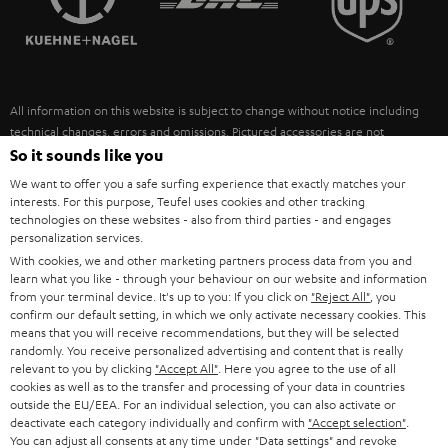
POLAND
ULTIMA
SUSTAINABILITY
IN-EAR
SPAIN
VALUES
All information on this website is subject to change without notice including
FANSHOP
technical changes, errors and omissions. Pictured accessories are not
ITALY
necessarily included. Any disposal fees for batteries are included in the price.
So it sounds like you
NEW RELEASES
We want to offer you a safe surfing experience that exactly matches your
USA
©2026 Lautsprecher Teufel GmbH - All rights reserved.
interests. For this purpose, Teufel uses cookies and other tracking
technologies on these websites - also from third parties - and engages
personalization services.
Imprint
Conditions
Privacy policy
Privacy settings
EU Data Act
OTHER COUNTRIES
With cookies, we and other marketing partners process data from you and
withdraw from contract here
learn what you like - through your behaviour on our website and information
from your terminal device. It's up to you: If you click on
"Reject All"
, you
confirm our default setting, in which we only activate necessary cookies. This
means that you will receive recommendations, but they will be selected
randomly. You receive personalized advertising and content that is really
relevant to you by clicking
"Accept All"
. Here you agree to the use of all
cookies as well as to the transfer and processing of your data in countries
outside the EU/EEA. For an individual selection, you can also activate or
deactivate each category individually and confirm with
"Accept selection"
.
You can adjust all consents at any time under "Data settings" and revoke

_ _ _

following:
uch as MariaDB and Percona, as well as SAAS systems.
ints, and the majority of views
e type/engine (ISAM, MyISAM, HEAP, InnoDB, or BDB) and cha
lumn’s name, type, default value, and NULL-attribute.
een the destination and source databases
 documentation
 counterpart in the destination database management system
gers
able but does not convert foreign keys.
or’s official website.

_ _ _

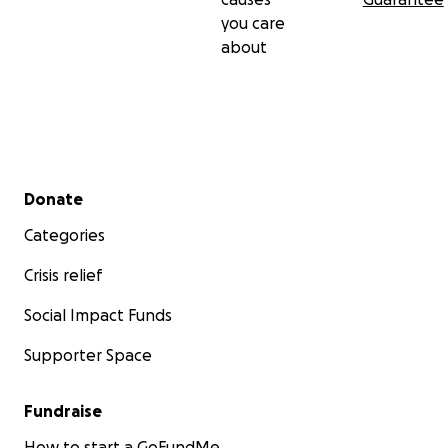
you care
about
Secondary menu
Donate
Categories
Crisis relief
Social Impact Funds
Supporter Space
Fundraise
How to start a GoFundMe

_ _ _

Among the records above, only the lines between the line holding "All rights reserved." and the line holding "means that you", inclusive, are to be output, exactly as written.

== TASK ANSWER ==
©2026 Lautsprecher Teufel GmbH - All rights reserved.
interests. For this purpose, Teufel uses cookies and other tracking
technologies on these websites - also from third parties - and engages
personalization services.
Imprint
Conditions
Privacy policy
Privacy settings
EU Data Act
OTHER COUNTRIES
With cookies, we and other marketing partners process data from you and
withdraw from contract here
learn what you like - through your behaviour on our website and information
from your terminal device. It's up to you: If you click on
"Reject All"
, you
confirm our default setting, in which we only activate necessary cookies. This
means that you will receive recommendations, but they will be selected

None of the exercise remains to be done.